Sie sitzen bei Pommes und Apfelschorle im Rostocker Stadthafen und haben gerade den ehemaligen Rostocker Oberbürgermeister Roland Methling dazu gebracht, Mitglied in ihrem Förderverein zu werden. Der hatte vom ersten Konzert der Jungen Norddeutschen Philharmonie vor zehn Jahren geschwärmt. Damals spielte die Philharmonie Mahlers 5. Sinfonie mit 90 jungen Musikerinnen und Musikern. Es sind diese Erinnerungen, die Konstantin Udert die Gegenwart ohne Orchestermusik nur schwer ertragen lassen.

"Das was wir geplant hatten und das, was uns normalerweise ausmacht, das geht nicht", sagt der Geschäftsführer der Jungen Norddeutschen Philharmonie. "Leute aus der ganzen Republik zusammenzubringen und am Ende 100 Leute auf eine 12 mal 14 Meter große Bühne zu setzen."

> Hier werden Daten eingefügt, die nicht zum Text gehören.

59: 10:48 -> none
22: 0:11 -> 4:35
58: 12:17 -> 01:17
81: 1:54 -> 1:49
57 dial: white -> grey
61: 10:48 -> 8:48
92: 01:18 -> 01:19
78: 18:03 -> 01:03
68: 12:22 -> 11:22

Interview-Tour zum Jubiläum

Drei Menschen auf einem Tretboot © NDR Foto: Lenore Lötsch
Tretboot auf der Warnow: Auf ihrer Interview-Tour trafen Konstantin Udert (Mitte) und die junge norddeutsche Philharmonie in Rostock zwei ehemalige Mitglieder.

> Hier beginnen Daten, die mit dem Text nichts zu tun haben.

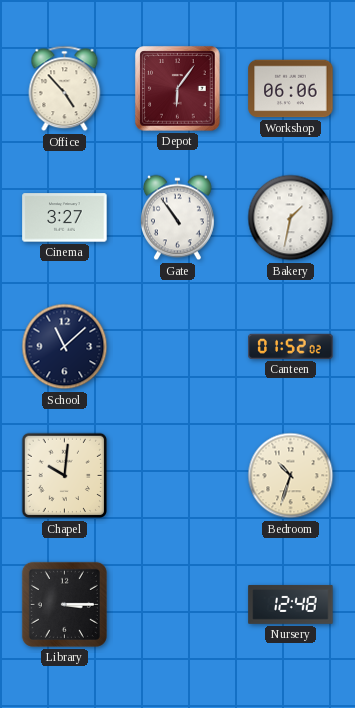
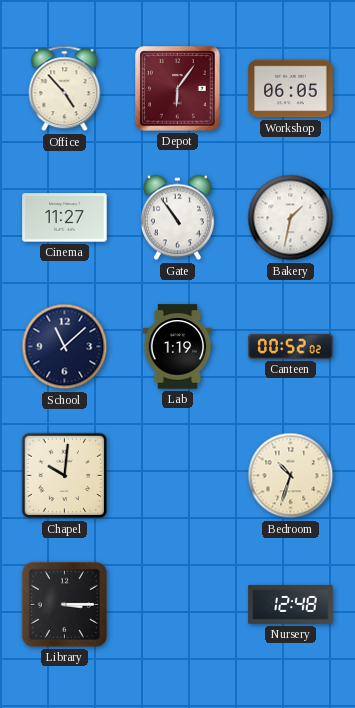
Workshop: 06:06 -> 06:05
Cinema: 3:27 -> 11:27
Lab: none -> 1:19
Canteen: 01:52 -> 00:52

Was in diesem Sommer geht, ist eine Interview-Tour. Zum Jubiläum soll es ein Buch geben mit vielen Geschichten von ehemaligen und aktiven Mitgliedern des Netzwerks, kleine Videoclips werden gedreht für ihre Homepage. "Der einzige Weg aus der Trauer ist, dass wir uns was einfallen lassen, das geht", sagt Udert.

In Rostock hatten sie sich eigentlich vorgenommen, mit zwei ehemaligen Mitgliedern segeln zu gehen, doch der Segeltörn muss aufgrund des mangelnden Windes ausfallen. Stattdessen weichen sie auf eine Tretboot-Tour aus.

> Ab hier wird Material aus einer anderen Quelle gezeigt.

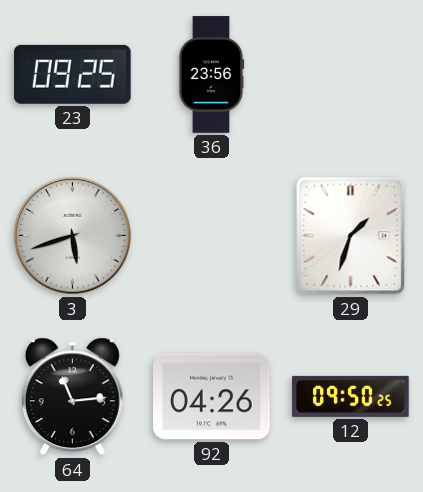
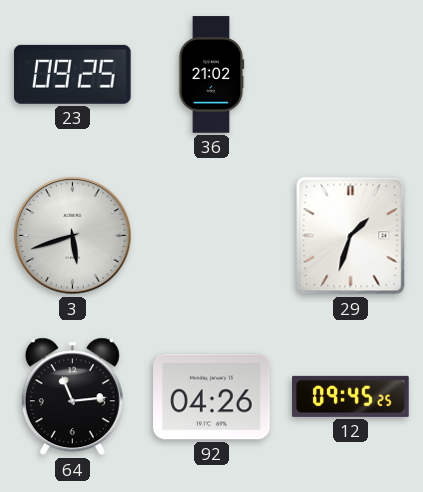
36: 23:56 -> 21:02
12: 09:50 -> 09:45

Berufseinstieg für junge Musiker derzeit schwierig

Nora Held © Marcel Alber
Tubistin Nora Held ist Vorstandsvorsitzende der Jungen Norddeutschen Philharmonie.

Nora Held ist die Vorstandsvorsitzende der Jungen Norddeutschen Philharmonie. Nach ihrem Tuba-Studium entschied sie sich, noch ein Masterstudium Kultur- und Medienmanagment zu absolvieren. Auch weil eine Stelle im Orchester für sie als junge Tubistin wie ein Lottogewinn mit Zusatzzahl wäre. Und dieses Pandemie-Jahr macht die Aussichten für junge Profimusiker nicht besser. "Der Markt ist sowieso überschwemmt, weil in Deutschland sehr, sehr viel an den Musikhochschulen ausgebildet wird, die Stellensituation wird jetzt sicher nicht einfacher dadurch", erklärt die Tubistin. Leute, die an der Schwelle zum Berufseinstieg stehen, seien in tiefe, tiefe Löcher gefallen. Jetzt gingen zumindest ein paar Probespiele wieder los.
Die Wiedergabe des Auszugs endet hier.